> What to produce
Can you quote the lines below exactly, starting at the line with "Luna Ramirez" and going through the last one?

> Entries shown
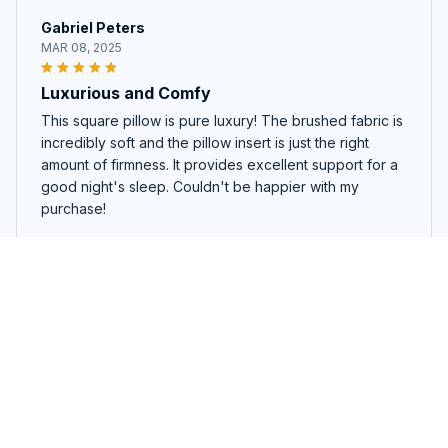
Gabriel Peters
MAR 08, 2025
Luxurious and Comfy
This square pillow is pure luxury! The brushed fabric is
incredibly soft and the pillow insert is just the right
amount of firmness. It provides excellent support for a
good night's sleep. Couldn't be happier with my
purchase!
Alabama145
Luna Ramirez
JAN 31, 2025
Incredibly Soft and Cozy
Curling up with this square pillow is pure bliss. The
fabric is incredibly soft and cozy, providing the perfect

> Solution
Luna Ramirez
JAN 31, 2025
Incredibly Soft and Cozy
Curling up with this square pillow is pure bliss. The
fabric is incredibly soft and cozy, providing the perfect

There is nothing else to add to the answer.